More intensive screening for prostate cancer may reduce the risk of metastatic cancer later

In the face of conflicting evidence on the risks and benefits of routine prostate cancer screenings, a large longitudinal analysis found that Veterans Health Administration (VA) medical centers with lower prostate screening rates had higher rates of metastatic prostate cancer cases in subsequent years than centers with higher screening rates. Study results will be presented today at the American Society for Radiation Oncology (ASTRO) annual meeting and are published in JAMA Oncology.

This study provides evidence that facilities that screen men more intensively may reduce the risk of metastatic prostate cancer later. »

Alex K. Bryant, MD, study lead author and resident radiation oncology physician, University of Michigan Rogel Cancer Center in Ann Arbor, Michigan.

Although the study was not a randomized clinical trial – the gold standard for clinical practice guidance – the results are based on real-world evidence that can help guide screening decisions for patients by assessing the individual risks and benefits. “If someone had a strong family history of prostate cancer or other risk factors and wanted to reduce their risk of metastatic prostate cancer, these results could support the decision to get screened,” said the Dr Bryant.

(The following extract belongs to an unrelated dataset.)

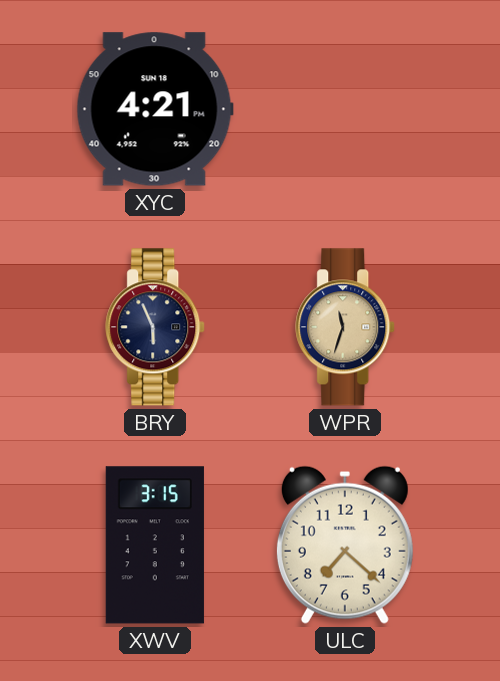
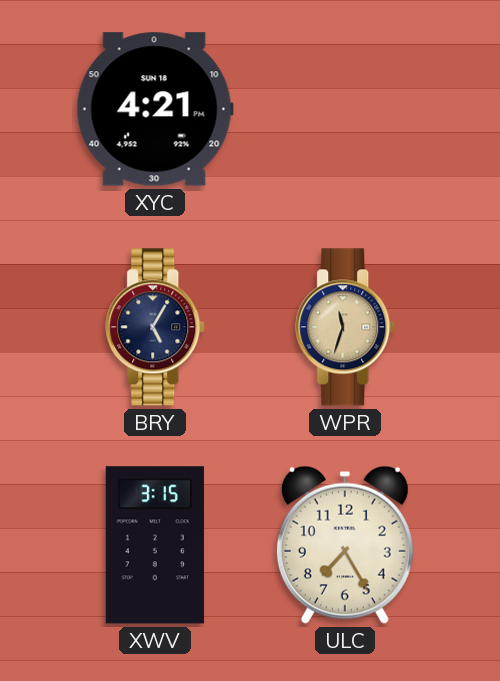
BRY: 5:56 -> 5:05
ULC: 7:22 -> 7:25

To date, the two largest prostate cancer screening studies – both randomized controlled trials – have provided conflicting evidence on the risks and benefits of prostate-specific antigen (PSA) testing, a study suggesting that PSA screening reduces the risk of metastatic prostate cancer and prostate cancer. death from cancer, and another showing no benefit. Since 2008, conflicting data and corresponding changes in clinical practice guidelines have resulted in declining PSA screening rates across the country, followed by an increase in the incidence of metastatic prostate cancer. However, there is currently no evidence linking the two trends.

“Contradicting research results have naturally led to reasonable variations in screening regimens,” Dr. Bryant said. “Doctors have very different feelings about the risks and benefits of prostate cancer screening. Some doctors feel that the benefits of screening far outweigh the risks of false positives.” Others, however, do not.”

“Given the ambiguous clinical trial data on the effectiveness of PSA screening,” he continued, “we hoped to see if we could find an association suggesting that screening might affect rates of metastatic prostate cancer. in the real world”.

The team analyzed data from 128 facilities in the VA Health System, the largest integrated health system in the United States. In 2005, when the study began, there were 4.7 million men in the cohort. By the end of the study in 2019, the cohort had grown to 5.4 million men.

The researchers analyzed annual PSA screening rates at the facility and system level; long-term non-test rates at the system and facility level; and age-adjusted metastatic cancer incidence rates from 2005 to 2019. Metastatic cancer cases were identified using diagnosis codes and a validated natural language processing algorithm that was selected from notes recorded by the doctor and X-ray reports.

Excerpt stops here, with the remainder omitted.